The Necessity of Silence

The Necessity of Silence

At the beginning of every training session, most budoka will have a time of silence known as mokusou (黙想). The purpose of this silence varies from dojo to dojo, but at its heart mokusou is about silencing the distractions and thoughts that crowd our minds and keep us from making good decisions.

Most of what is asked of me in studying budo is difficult. I am not an overly coordinated person, so physical movement takes a lot of discipline. I am also quite used to just using bull strength to accomplish things while aiki is about the exact opposite. Nothing, however, was harder for me than learning mokusou. 

When I was young and wanted to study martial arts, I had someone tell me that this kind of thing “empties your mind so demons could get into it.” This of course terrified me, and so I decided I would never let that happen. It is not hard not to silence your mind when you have a mind like mine, which is always trying to think about fifteen things at the same time.

There is nothing about mokusou that opens the doors for demonic activity. It is not about emptying your mind at all or opening it up to suggestion. It is about silencing your mind.

During this time, we sharpen our focus on budo. We set aside the burdens that we all bear and enter the dojo mentally as we have already entered it physically. We are ready to learn and move.

This morning, I was considering the value of this discipline not only in budo but in life. We have a brief time on this world, and as a result many of us try to jam as much in as we can. The availability of the internet and mobile devices has allowed us to jam even more into our lives. We drop into bed exhausted by the rush and fury of our minds.

In evangelical Christianity, we often talk about our daily “quiet time” but all too often this “quiet time” is not quiet at all. We are reading our Bibles and working through prayers, all while making sure we finish promptly so we can get on to other activities. Our quiet time might be outwardly quiet; but it is often just as crowded and rushed as our “regular” time.

Jesus modeled a pursuit of silence in his own spiritual life. From time to time, the gospels describe him as going off to be alone, and it is usually when he is surrounded by a crowd. (Mark 1:35, Luke 4:42) Without cellphones or email, it was easy for him to find the quiet of a dark hillside and let the silence wash over him. It prepared him for the turmoil of the day ahead.

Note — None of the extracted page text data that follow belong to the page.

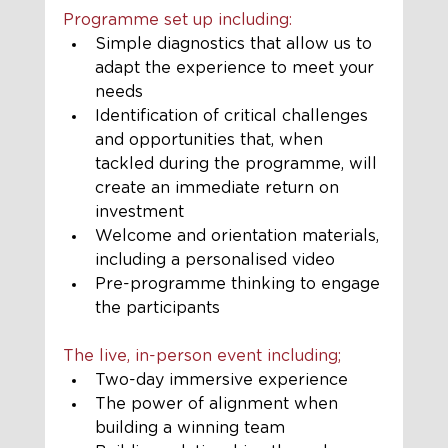
Programme set up including:
Simple diagnostics that allow us to 
adapt the experience to meet your 
needs
Identification of critical challenges 
and opportunities that, when 
tackled during the programme, will 
create an immediate return on 
investment 
Welcome and orientation materials, 
including a personalised video
Pre-programme thinking to engage 
the participants
The live, in-person event including;
Two-day immersive experience
The power of alignment when 
building a winning team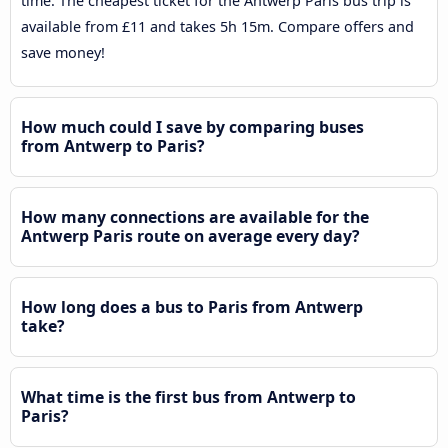
time. The cheapest ticket for the Antwerp Paris bus trip is
available from £11 and takes 5h 15m. Compare offers and
save money!
How much could I save by comparing buses
from Antwerp to Paris?
How many connections are available for the
Antwerp Paris route on average every day?
How long does a bus to Paris from Antwerp
take?
What time is the first bus from Antwerp to
Paris?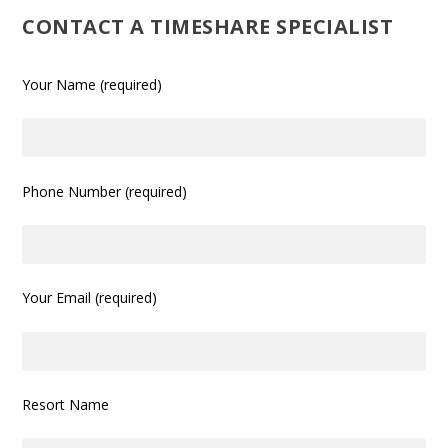
CONTACT A TIMESHARE SPECIALIST
Your Name (required)
Phone Number (required)
Your Email (required)
Resort Name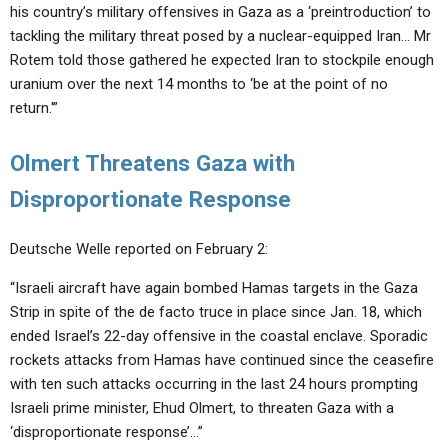
his country’s military offensives in Gaza as a ‘preintroduction’ to
tackling the military threat posed by a nuclear-equipped Iran… Mr
Rotem told those gathered he expected Iran to stockpile enough
uranium over the next 14 months to ‘be at the point of no
return.'”
Olmert Threatens Gaza with
Disproportionate Response
Deutsche Welle reported on February 2:
“Israeli aircraft have again bombed Hamas targets in the Gaza
Strip in spite of the de facto truce in place since Jan. 18, which
ended Israel’s 22-day offensive in the coastal enclave. Sporadic
rockets attacks from Hamas have continued since the ceasefire
with ten such attacks occurring in the last 24 hours prompting
Israeli prime minister, Ehud Olmert, to threaten Gaza with a
‘disproportionate response’…”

In a world that did not have our kinds of noise and distractions, the Psalmist referred to this as stillness (דמם).

Be still before the LORD and wait patiently for him;
do not fret over the one who prospers in the way
Over the man who carries out evil devices! (Psalm 37:7)

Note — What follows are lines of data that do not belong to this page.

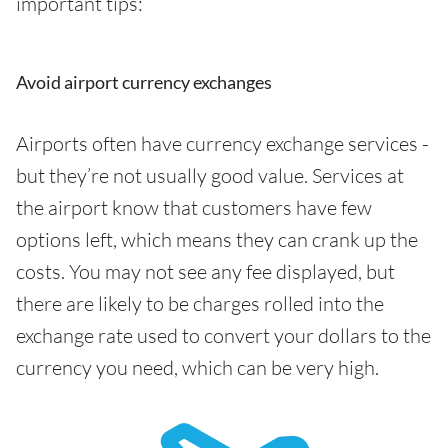
important tips:
Avoid airport currency exchanges
Airports often have currency exchange services -
but they’re not usually good value. Services at
the airport know that customers have few
options left, which means they can crank up the
costs. You may not see any fee displayed, but
there are likely to be charges rolled into the
exchange rate used to convert your dollars to the
currency you need, which can be very high.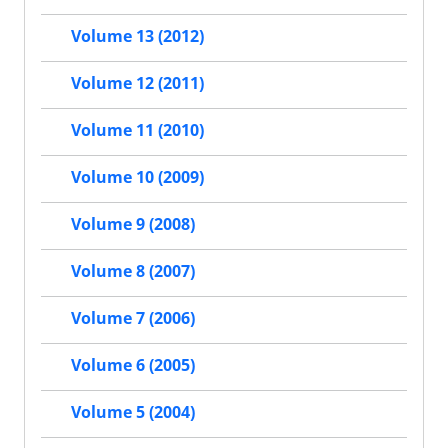
Volume 13 (2012)
Volume 12 (2011)
Volume 11 (2010)
Volume 10 (2009)
Volume 9 (2008)
Volume 8 (2007)
Volume 7 (2006)
Volume 6 (2005)
Volume 5 (2004)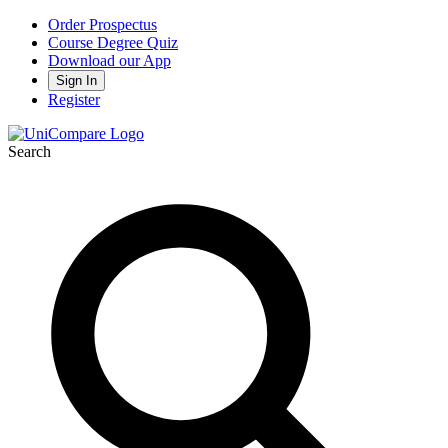
Order Prospectus
Course Degree Quiz
Download our App
Sign In
Register
Search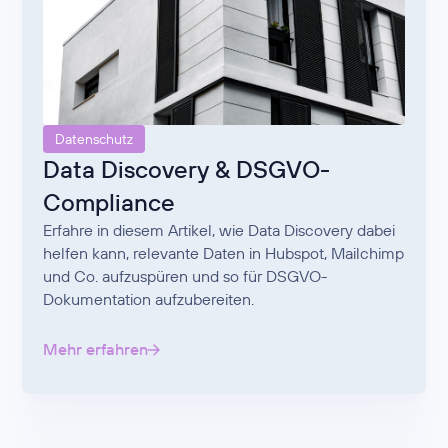
Datenschutz
Data Discovery & DSGVO-
Compliance
Erfahre in diesem Artikel, wie Data Discovery dabei
helfen kann, relevante Daten in Hubspot, Mailchimp
und Co. aufzuspüren und so für DSGVO-
Dokumentation aufzubereiten.
Mehr erfahren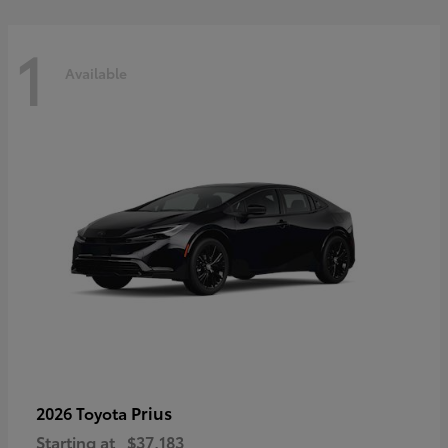
1
Available
Prius
2026 Toyota
Starting at
$37,183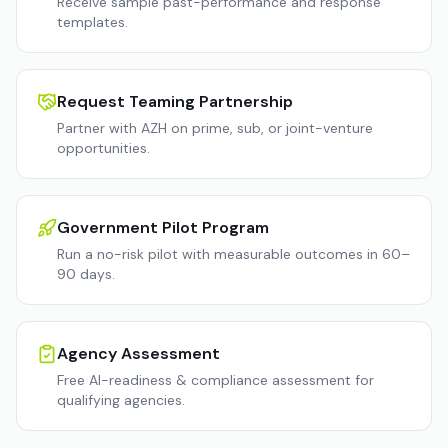
Receive sample past-performance and response
templates.
Request Teaming Partnership
Partner with AZH on prime, sub, or joint-venture
opportunities.
Government Pilot Program
Run a no-risk pilot with measurable outcomes in 60–
90 days.
Agency Assessment
Free AI-readiness & compliance assessment for
qualifying agencies.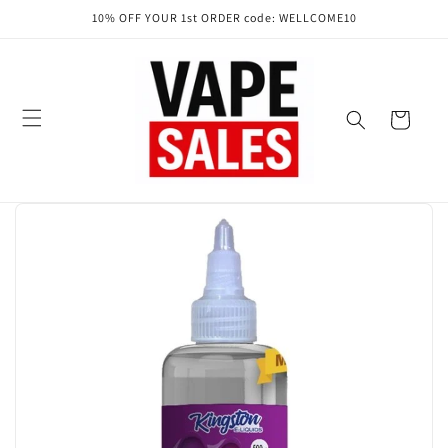
Skip to
10% OFF YOUR 1st ORDER code: WELLCOME10
content
Cart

Be still, and know that I am God.
I will be exalted among the nations,
I will be exalted in the earth!” (Psalm 46:10)

Likewise, Jesus taught his disciples the lesson of stillness in the midst of chaos when they were confronted by a great storm on the Sea of Galilee. When the fearful disciples woke Jesus from his rest, He commanded the seas, “Peace! Be still!” (Σιώπα! Πεφίμωσο!) The command was not just for the sea but also for them. They were so worried about what could happen that they were unable to find the stillness to recognize that if Jesus was not worried, they had no need to be either. (Mark 4:35-41)

(As a sidenote, in the 1955 Colloquial Japanese translation of the Bible, Jesus’ words “Be still!” are translated as 黙れ, the same kanji as appears in mokusou.)

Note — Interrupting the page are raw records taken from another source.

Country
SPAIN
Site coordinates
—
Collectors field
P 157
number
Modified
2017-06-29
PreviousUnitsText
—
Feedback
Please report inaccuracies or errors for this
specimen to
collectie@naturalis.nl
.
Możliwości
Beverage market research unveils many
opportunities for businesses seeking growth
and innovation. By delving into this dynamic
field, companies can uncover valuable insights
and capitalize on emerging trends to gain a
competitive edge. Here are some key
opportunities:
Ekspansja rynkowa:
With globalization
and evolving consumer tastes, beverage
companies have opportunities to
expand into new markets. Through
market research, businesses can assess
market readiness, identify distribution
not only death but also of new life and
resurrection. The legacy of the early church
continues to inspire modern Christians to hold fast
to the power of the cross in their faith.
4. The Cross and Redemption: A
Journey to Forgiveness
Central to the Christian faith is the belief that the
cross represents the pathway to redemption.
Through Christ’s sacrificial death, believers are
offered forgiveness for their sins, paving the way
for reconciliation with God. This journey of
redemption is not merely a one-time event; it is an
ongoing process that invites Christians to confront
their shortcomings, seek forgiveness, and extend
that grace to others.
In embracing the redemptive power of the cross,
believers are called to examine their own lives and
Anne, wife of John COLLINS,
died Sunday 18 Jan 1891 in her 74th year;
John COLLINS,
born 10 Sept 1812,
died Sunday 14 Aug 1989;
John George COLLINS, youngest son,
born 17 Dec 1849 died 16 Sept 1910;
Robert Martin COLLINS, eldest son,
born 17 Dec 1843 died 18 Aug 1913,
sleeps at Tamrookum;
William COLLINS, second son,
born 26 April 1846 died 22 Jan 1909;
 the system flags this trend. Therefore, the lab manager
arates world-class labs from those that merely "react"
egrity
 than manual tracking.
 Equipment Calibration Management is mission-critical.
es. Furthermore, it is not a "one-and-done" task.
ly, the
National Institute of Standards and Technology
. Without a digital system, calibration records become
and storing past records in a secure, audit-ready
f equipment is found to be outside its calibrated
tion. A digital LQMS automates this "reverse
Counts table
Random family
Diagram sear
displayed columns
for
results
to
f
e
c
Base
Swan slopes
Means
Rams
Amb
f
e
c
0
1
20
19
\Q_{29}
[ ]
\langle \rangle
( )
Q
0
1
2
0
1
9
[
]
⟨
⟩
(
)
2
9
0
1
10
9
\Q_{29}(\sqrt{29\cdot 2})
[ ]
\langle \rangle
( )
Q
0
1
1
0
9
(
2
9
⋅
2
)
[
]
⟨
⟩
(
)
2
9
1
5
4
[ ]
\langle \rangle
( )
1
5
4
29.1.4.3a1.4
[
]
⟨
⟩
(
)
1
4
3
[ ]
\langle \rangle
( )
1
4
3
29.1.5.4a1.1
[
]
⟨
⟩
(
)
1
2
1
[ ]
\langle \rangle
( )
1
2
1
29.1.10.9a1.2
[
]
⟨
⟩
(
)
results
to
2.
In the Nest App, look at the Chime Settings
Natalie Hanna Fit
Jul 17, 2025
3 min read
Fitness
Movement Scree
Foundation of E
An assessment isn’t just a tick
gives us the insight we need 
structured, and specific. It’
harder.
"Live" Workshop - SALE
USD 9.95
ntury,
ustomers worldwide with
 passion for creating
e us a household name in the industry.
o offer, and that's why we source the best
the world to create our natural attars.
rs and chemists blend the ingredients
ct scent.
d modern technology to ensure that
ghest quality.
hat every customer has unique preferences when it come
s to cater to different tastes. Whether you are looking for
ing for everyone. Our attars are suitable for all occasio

If I could make a recommendation to every Christian I know, it would be to do something that will force you to learn the discipline of a silent mind. Call it “quiet time” or call it mokusou; but begin your day with a few minutes in which you discipline your mind to be quiet.

Not empty.

Just quiet.

Do it before you get into reading your Bible or journaling, or going through your prayer list.

Then ease into your other spiritual disciplines and from there meet the day.